まず押さえておきたいのが、定年後の収入と支出のバランスです。会社員の場合、公的年金として老齢基礎年金と老齢厚生年金が支給されます。受給額は、現役時代の保険料によって変わってきますが、夫婦2人分の老齢基礎年金を含む標準的な年金額は、令和8年度で平均月23万7279円とされています。
 
一方、総務省の家計調査年報によると、2024年の二人以上世帯のうち65歳以上の無職世帯の平均消費支出は25万9295円です。生活スタイルや住居費の有無などによって差はあるものの、平均すると毎月およそ2万2000円の赤字が生じる計算になります。
 
もっとも、この程度であれば、500万円の預金を取り崩しながら生活すること自体は可能です。
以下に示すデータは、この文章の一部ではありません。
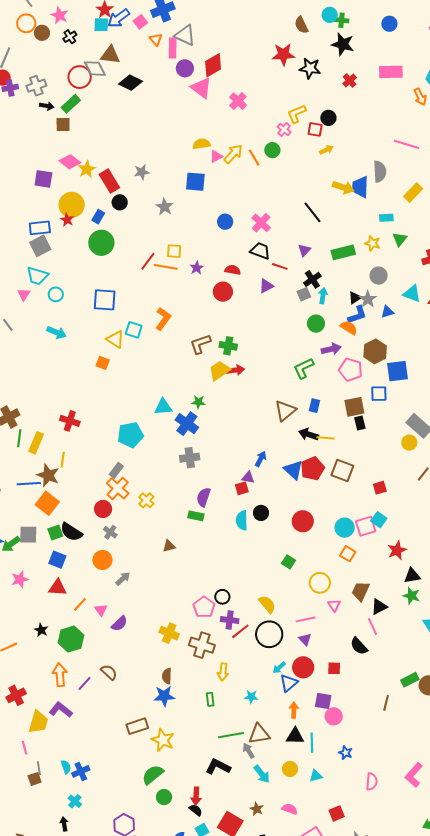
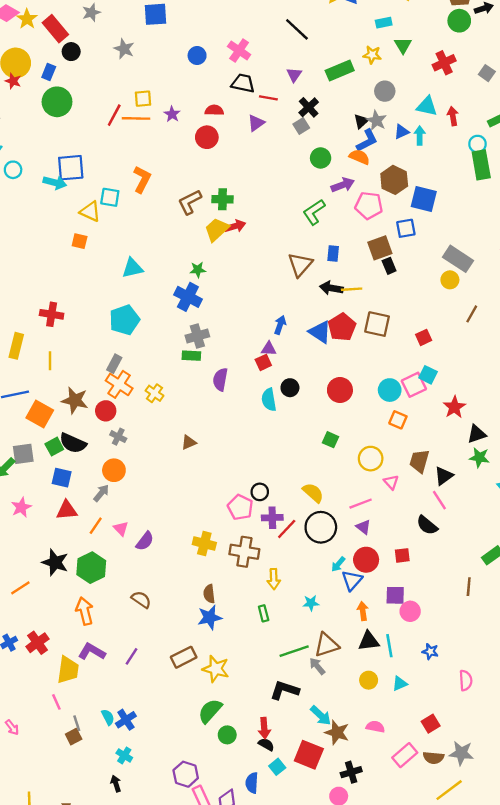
cyan arrow: (323, 296) -> (420, 136), moved
cyan arrow: (57, 332) -> (55, 183), moved
blue square: (398, 371) -> (424, 199), turned 30
cyan triangle: (163, 407) -> (132, 268), moved
brown star: (48, 475) -> (75, 400), moved
green rectangle: (196, 516) -> (191, 356), moved
gray arrow: (123, 579) -> (101, 493), moved
black star: (41, 630) -> (55, 562), size x1.6
purple line: (85, 683) -> (131, 656), moved
cyan arrow: (262, 774) -> (321, 715), moved
brown star: (257, 809) -> (337, 732), size x1.5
毎月2万2000円の取り崩しであれば、年間26万4000円、10年で約264万円にとどまり、短期的に家計が破綻する状況ではありません。
 
ただし、問題は長期的な視点です。物価上昇や医療費・介護費の増加、想定以上に長生きするリスクを考えると、貯金が減り続ける生活には心理的な不安が残ります。
 
やがて貯金が減少し、退職金にも手を付けざるを得なくなる可能性がある点は、無視できません。こうした背景から、定年後に退職金運用を検討する人が増えているのです。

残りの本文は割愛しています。